Magistrado ponente  

STP585-2018  

Radicación n.°  96188  

Acta  n.° 17  

Bogotá,  D. C., veinticinco (25) de enero de dos mil dieciocho (2018).  

ASUNTO  

La Sala desata  la impugnación interpuesta por el señor RAFAEL CHARRIS  TORRES, en su condición de accionante, contra el fallo de la  Sala de Casación Laboral de la Corte Suprema de Justicia, de  fecha 25 de octubre de 2017, por medio del cual negó la acción  de tutela impetrada contra el Tribunal Superior del Distrito Judicial  de Barranquilla, Sala de Decisión Laboral, y el Juzgado Doce  Laboral del Circuito de la misma ciudad.  

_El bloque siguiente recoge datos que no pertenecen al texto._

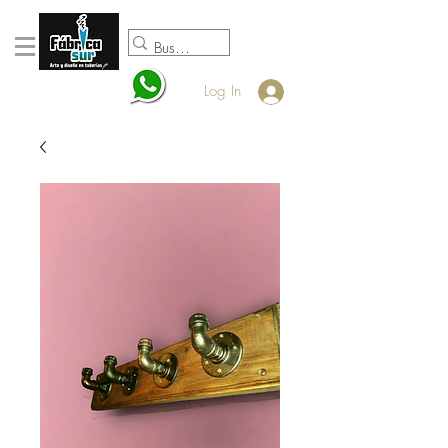
098920932
Log In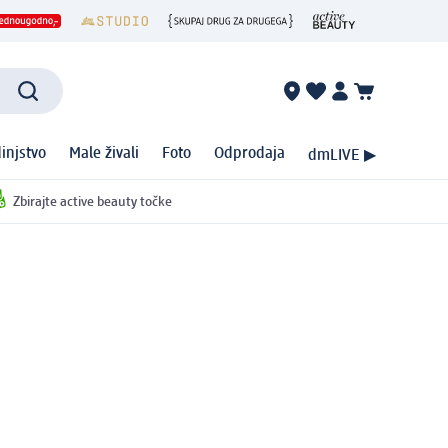
injstvo
Male živali
Foto
Odprodaja
dmLIVE ▶
Zbirajte active beauty točke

FUNDAMENTOS DE LA  SOLICITUD  

El 10 de  octubre de 2017, RAFAEL CHARRIS TORRES promovió acción  de tutela contra el Tribunal Superior del Distrito Judicial de  Barranquilla, Sala de Decisión Laboral, y el Juzgado Doce  Laboral del Circuito de dicha ciudad, con el fin de obtener el amparo  de sus derechos fundamentales al debido proceso, de igualdad, a la  seguridad social, de acceso a la administración de justicia,  entre otros, los que estimó conculcados con providencias  judiciales emitidas en las siguientes circunstancias:  

1. El Instituto  de Seguros Sociales -ISS-, mediante la resolución n.°  003628 del 28 de marzo de 2007, le reconoció la pensión  por vejez, como beneficiario del régimen de transición.  

2. Ante el no  reconocimiento de incrementos a su pensión por personas a  cargo, esto es, del 7% por su hijo discapacitado, John Fredy Charris  Reales, y del 14% por su cónyuge, Gloria María Reales  de Charris, instauró demanda ordinaria laboral contra  COLPENSIONES, previo agotamiento de la vía gubernativa.  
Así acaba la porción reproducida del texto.